Live, From Station KFYI in ...Well, That’s Complicated
LOS ANGELES, March 27 — When people hear the radio host Joe Crummey on Phoenix’s popular KFYI murmur sarcastically, “We don’t have enough human rights activists in this town,” they know he means Phoenix.
Ditto for when he offers to assess the “east side west side traffic right now.”
As it turns out, Mr. Crummey, whose favorite talk show topics include immigration, patriotism and Arizona politics, is indeed reporting for duty in the valley. Just not in the Phoenix Valley.
Rather, it is here, in the San Fernando Valley, where he works via the Internet from his home on the top of a hill in the Studio City section of Los Angeles. Listeners in Phoenix are none the wiser.
Armed with four computers, a digital recorder, a constant stream of Fox News and a professional microphone, Mr. Crummey holds court for three hours each weekday during Phoenix’s drive-home time slot — from about 400 miles away in a neighboring state.

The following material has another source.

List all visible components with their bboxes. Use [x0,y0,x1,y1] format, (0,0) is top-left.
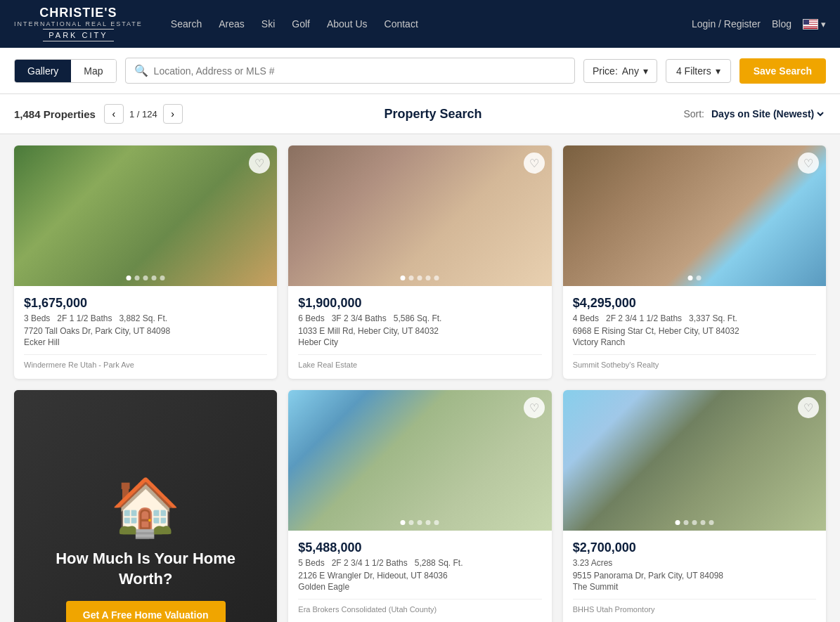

“I admit that it is obvious that listeners infer that I’m there,” Mr. Crummey, whose pitch signals talk-radio host at “hello,” said during a tour of his home broadcasting operation. “Most people don’t know I am not. But I’m just on the radio talking about their town, and I guess they can take it or leave it.”
Nationally syndicated hosts, à la Howard Stern, have long upended the local radio geography with their generic commuter broadcasts. But Mr. Crummey is among a growing number of local hosts who do their work miles from their broadcasting station, helped by advances in technology, said Michael Harrison, the publisher of Talkers magazine, a trade publication.
“Remote broadcasting is far easier in 2007 with digital phone lines than it was years go,” said Mr. Harrison, who estimates that about 5 percent of talk show hosts do this. “It allows the radio station to get the best possible talent without having to move them to the city they are in.”
Joseph Huizenga, Mr. Crummey’s producer at KFYI, said he and Mr. Crummey were “honest and forthcoming” about the host’s whereabouts when asked, but saw no reason for the station to highlight it.
“In my opinion, radio is largely theater of the mind,” Mr. Huizenga said. “We’re in an age where we can do what we do very successfully with the help of far more resources than we had in the past.”
Mr. Crummey’s broadcast life began the usual way, he said, in bad time slots in rat-infested studios, fueled by coffee and rock ’n’ roll fantasies.
Growing up outside Albany in the 1970s, Mr. Crummey built a tiny radio station in his basement, tuning all the household radios to his dial (the only devices it could project to).
In 1973, after a quick stint at a college radio station in upstate New York, Mr. Crummey drove his parents’ car to New Hampshire and weaseled his way into his first job as an early-morning D.J., sleeping across a bunch of desks in the station’s basement, he said.
In the ensuing years, he skipped from one market to the next, with the J. Geils Band and the Cars as the soundtrack to the sort of life a guy with a house in suburban Los Angeles talks about with more than a little animated nostalgia.
He did suburban Boston. He did New York City (at the old WAPP — “What a dump! But it was really cool!”). And he landed a gig in which he talked back to tapes of Wolfman Jack on a show on WNBC. (“I used to pretend Wolfman was going to the bathroom. I would flush the toilet and say, ‘Jack will be right back.’ ”)
In 1989, Mr. Crummey got a job at KFI in Los Angeles, and along the way, his politics began to shift to the right. He morphed from “liberal hippie” to “evil conservative,” he said.
The rise of conservative talk radio helped pave the way, he said. “I thought, ‘Can you really embrace this stuff?’ And it took me a while to understand that that’s how I feel. I do love America. I do not hate the cops.”
Voilà! A conservative talk show host — the sort who, in Mr. Crummey’s case, has more than once played a tape on air of his young son yelling into the microphone, “Close the borders!” — was born. A few years ago, Sean Hannity suggested to him that he try a Clear Channel station in Arizona, Mr. Crummey said. (Mr. Hannity is syndicated on KFYI.)
So in 2004, “I flew to Phoenix,” Mr. Crummey explained. “I had never been to Arizona before. It was one of the boxy-looking states in the Southwest.” The job interview went well, but “my wife had a big job at Disney; my kid had just gotten into school,” he said, and so he proposed his current arrangement, and it was accepted.
His show plays on the No. 1 AM station in Phoenix, according to Arbitron.
So when Mr. Crummey was deriding the teenagers who got arrested for drag racing in Gilbert, Ariz., should his listeners have known he was reading about it from a remove?
“You are bringing up ethical questions related to this particular syndrome,” said Mr. Harrison, the talk radio expert. “If you are saying, ‘Hey, it is really cold here in Boston,’ and not telling people you are really sunning yourself in Miami, is it disingenuous?”
That, like all matters in radio, is in the ear of the beholder.